SPRINGFIELD, NJ - For Marc and Lauren Weissberg, their daily routine is like many other families in town. Making sure breakfast is eaten, clothes are put on and backpacks are ready before the couple sends their sons Holden and Reid out the door for school.
Add in baby Jonas, and things can get pretty complicated. But the Weissbergs also have another challenge. Holden lives with an extremely rare genetic condition.
"It's called dup15q syndrome. It's a rare disorder, so currently there's about 1,300 people worldwide who have this disorder," Lauren explained during an interview. "Dup15q refers to chromosome 15q, so on that particular band, there's a duplication.
"There's different variants, but the two most common are called interstitial, which is where the duplication is actually on the chromosome, and then there's something called isodicentric, which is what Holden has and what that is is where he has two copies of the 15. So he actually has a total of 47 chromosomes, whereas we should have 46."
Chromosome 15 plays an important role in the body. As a result of the duplication, around 50 percent of children diagnosed with dup15q will experience at least one seizure during their lifetime, with some experiencing more. Dup15q also results in developmental delays, cognitive impairment and symptoms of autism, all the way up to a full diagnosis.
Another result of dup15q syndrome is hypotonia or poor muscle tone. As a result, children diagnosed with the condition will have a slower time table when it comes to developing gross motor skills, such as walking and sitting. In addition, fine motor skills are also slower to develop. Often times, children will also be nonverbal and have trouble with social cues.
Despite all that, Marc and Lauren work very hard to try and give Holden a normal life.
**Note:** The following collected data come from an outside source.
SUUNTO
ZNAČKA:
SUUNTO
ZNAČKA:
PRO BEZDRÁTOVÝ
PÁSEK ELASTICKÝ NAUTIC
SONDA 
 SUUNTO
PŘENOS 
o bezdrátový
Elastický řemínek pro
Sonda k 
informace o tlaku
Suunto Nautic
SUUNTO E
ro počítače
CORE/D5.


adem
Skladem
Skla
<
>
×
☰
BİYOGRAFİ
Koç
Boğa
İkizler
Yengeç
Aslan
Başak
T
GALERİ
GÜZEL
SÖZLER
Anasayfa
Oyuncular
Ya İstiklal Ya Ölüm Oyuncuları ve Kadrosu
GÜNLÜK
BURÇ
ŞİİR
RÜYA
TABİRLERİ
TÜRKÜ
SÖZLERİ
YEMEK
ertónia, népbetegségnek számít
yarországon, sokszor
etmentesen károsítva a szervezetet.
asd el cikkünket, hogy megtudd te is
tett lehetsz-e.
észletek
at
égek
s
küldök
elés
"We do the best that we can I would say," Lauren said. "When you see kids with disabilities, I think sometimes there's this kind of misconception that a disability looks a certain way. So sometimes to look at him, people will say something, and I'm going to say a word that we don't typically use, and some people will say something stupid like 'Oh, he looks so normal.' What does that even mean?"
Lauren added, "We do the best that we can. It is a struggle with him. He has so many challenges. Physically, like getting around and walking...he [also] doesn't respond to his name, so elopement is an issue. We don't normally go to many crowded places where we could potentially lose him because that's very scary."
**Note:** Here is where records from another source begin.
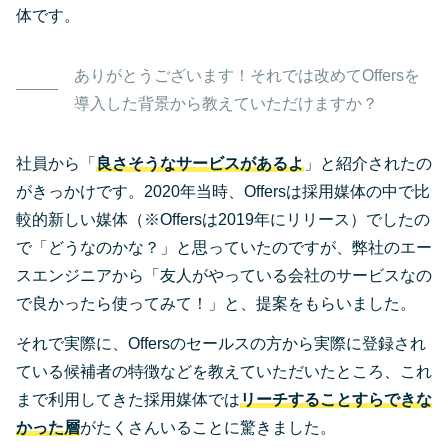
体です。
ありがとうございます！それでは改めてOffersを
導入した背景から教えていただけますか？
社員から「
良さそうなサービスがあるよ
」と紹介されたの
がきっかけです。2020年当時、Offersは採用媒体の中で比
較的新しい媒体（※Offersは2019年にリリース）でしたの
で「どうなのかな？」と思っていたのですが、弊社のエー
スエンジニアから「友人がやっている会社のサービスなの
で良かったら使ってみて！」と、提案をもらいました。
それで実際に、Offersのセールスの方から実際に登録され
ている候補者の特徴などを教えていただいたところ、これ
まで利用してきた採用媒体では
リーチすることすらできな
かった層
がたくさんいることに驚きました。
In order to help with some of those issues, Holden goes to a special needs school, which he has been going to since age three. The goal is to get him in the routine of learning.
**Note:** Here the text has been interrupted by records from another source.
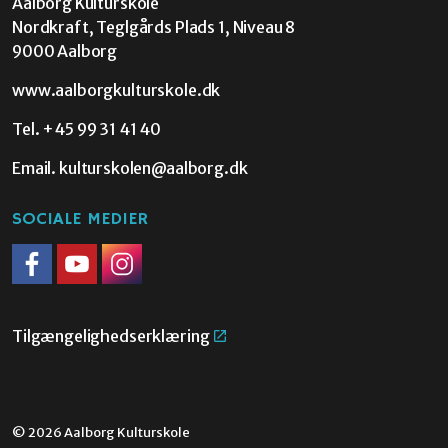
Aalborg Kulturskole
Nordkraft, Teglgårds Plads 1, Niveau 8
9000 Aalborg
www.aalborgkulturskole.dk
Tel.
+45 99 31 41 40
Email.
kulturskolen@aalborg.dk
SOCIALE MEDIER
Facebook
Youtube
Instagram
Tilgængelighedserklæring
© 2026 Aalborg Kulturskole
"Right now, I think that the school is helping," Marc said. "And he also has outside therapy as well to get him to help assimilate as much as possible with his daily life as well as potentially maybe just going out to the library and listening to someone read books."
Even in these circumstances, every cloud has a silver lining. For the Weissbergs, Holden's diagnosis was the basis for their fundraising and advocacy efforts. After they learned he had dup15q, they set up a fundraising effort called 'Hope for Holden.'
"The first fundraising effort that September over at CKO, we raised $10,000 dollars that first year," Lauren said. "And we've done it subsequently every year. That following March, I was approached by the alliance (the dup15q fundraising and awareness group) and they actually hired me on part-time to do outreach and awareness. So I did that until this past January, and now I've just joined the board. So now I'm on the board of directors."
The Weissbergs have also found a welcoming network in the dup15q community. As Marc explained, finding a group of people who knew what they were dealing with made it easier to ask for and receive the information they needed.
"I feel that the first time we met a bunch of families...we were the new family," he said. "And I was just asking questions to all of the different parents in terms of 'what does this mean,' 'what does this mean.' Just asking a lot of questions.
"And I'd say now that we are two and a half years in, I'm definitely not the expert in dup15, but we also joined a Facebook page for parent support, and I'm able to answer question's now. So now I'm hopefully on the other end as well of being able to provide support to newer parents on the page and newer parents with dup15 as well."
The Weissberg's son Reid also works to fundraise for his brother.
"I've raised $55 in one day," he beamed as his parents explained that he sold shirts to help raise the funds.
While the Weissbergs understand Holden will have multiple challenges in his development, they are committed to raising him as best as they can. And for Marc, in particular, this experience has given him a new outlook on life.
"Raising a special needs child takes a lot of commitment and a lot of patience," Marc said. "It takes someone that is going to spend the time with their child and to be able to realize that they are going to see other kids his age progress faster than he is, and it's okay to be sad. But you have to continue to move forward and understand that you're going to work at [his] pace, and not at a typical pace."
He added, "It changes your life when you raise a special needs child, a child that has dup15, and you realize the simpler things in life are really what you need...it's really important to spend the time with your family and the ones you love, and be around people that support you in a positive manner."